The listing below contains a span that opens with the line containing "Лента новостей" and closes with the line containing "Configuración de las cookies". Return that span exactly.
[[ Study material open ]]
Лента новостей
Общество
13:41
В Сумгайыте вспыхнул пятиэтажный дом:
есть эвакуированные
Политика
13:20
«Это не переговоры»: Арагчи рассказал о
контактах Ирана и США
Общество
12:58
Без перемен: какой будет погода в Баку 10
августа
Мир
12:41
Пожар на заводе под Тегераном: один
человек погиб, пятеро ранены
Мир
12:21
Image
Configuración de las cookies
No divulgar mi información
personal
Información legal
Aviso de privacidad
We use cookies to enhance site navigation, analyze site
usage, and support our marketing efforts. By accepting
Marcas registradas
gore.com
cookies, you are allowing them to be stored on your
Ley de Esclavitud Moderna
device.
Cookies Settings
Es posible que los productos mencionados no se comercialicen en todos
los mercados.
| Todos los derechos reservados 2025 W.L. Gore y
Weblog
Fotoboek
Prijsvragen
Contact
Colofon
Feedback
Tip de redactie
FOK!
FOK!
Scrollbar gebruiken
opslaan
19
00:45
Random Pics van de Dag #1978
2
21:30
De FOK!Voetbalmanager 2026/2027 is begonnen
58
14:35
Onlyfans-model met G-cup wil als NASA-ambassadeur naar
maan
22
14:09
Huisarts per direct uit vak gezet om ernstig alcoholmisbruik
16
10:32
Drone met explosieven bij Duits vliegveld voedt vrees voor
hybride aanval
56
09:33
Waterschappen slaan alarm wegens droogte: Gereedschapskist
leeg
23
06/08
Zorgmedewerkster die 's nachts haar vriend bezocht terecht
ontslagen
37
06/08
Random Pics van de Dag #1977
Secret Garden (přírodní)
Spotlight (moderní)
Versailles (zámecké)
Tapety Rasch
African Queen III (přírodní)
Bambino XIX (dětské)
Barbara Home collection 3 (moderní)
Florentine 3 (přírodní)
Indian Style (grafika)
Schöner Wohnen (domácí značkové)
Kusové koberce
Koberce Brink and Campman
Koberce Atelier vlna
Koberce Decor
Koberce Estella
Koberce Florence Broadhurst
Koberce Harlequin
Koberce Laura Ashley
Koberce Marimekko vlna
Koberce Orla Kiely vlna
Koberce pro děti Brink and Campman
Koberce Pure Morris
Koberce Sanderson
[[ Study material closed ]]
[[ Study material open ]]
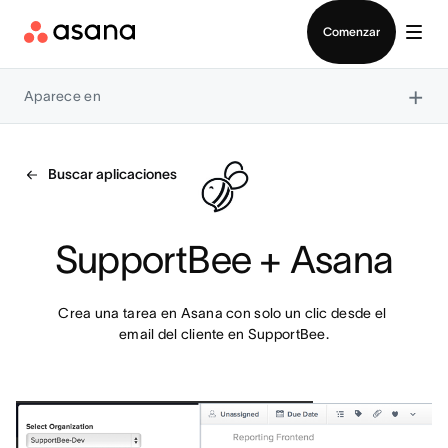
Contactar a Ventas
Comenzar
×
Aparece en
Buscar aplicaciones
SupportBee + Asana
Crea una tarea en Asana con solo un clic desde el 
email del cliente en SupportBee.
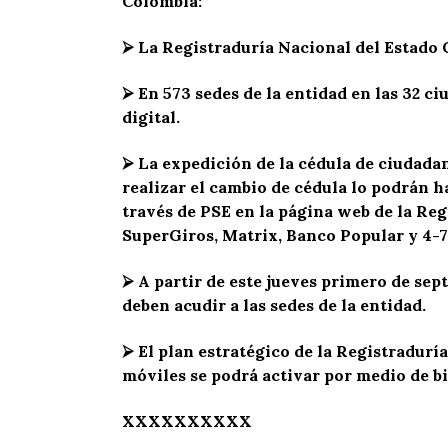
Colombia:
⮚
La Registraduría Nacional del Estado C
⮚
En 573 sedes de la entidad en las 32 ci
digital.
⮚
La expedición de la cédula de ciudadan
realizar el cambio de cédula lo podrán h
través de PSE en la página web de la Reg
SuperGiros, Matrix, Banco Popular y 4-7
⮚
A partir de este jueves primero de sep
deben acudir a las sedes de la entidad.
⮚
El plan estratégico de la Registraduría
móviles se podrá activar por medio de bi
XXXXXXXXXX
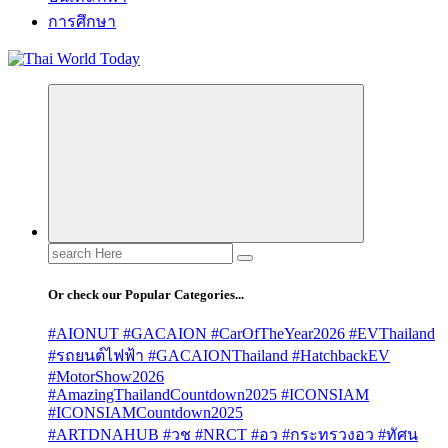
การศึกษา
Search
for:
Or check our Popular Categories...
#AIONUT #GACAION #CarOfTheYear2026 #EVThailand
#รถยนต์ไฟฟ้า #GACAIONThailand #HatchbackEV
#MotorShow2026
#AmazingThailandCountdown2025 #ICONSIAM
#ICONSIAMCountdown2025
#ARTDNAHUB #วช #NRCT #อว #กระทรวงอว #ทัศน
[[ Study material closed ]]
▶ _Written answer_:
Лента новостей
Общество
13:41
В Сумгайыте вспыхнул пятиэтажный дом:
есть эвакуированные
Политика
13:20
«Это не переговоры»: Арагчи рассказал о
контактах Ирана и США
Общество
12:58
Без перемен: какой будет погода в Баку 10
августа
Мир
12:41
Пожар на заводе под Тегераном: один
человек погиб, пятеро ранены
Мир
12:21
Image
Configuración de las cookies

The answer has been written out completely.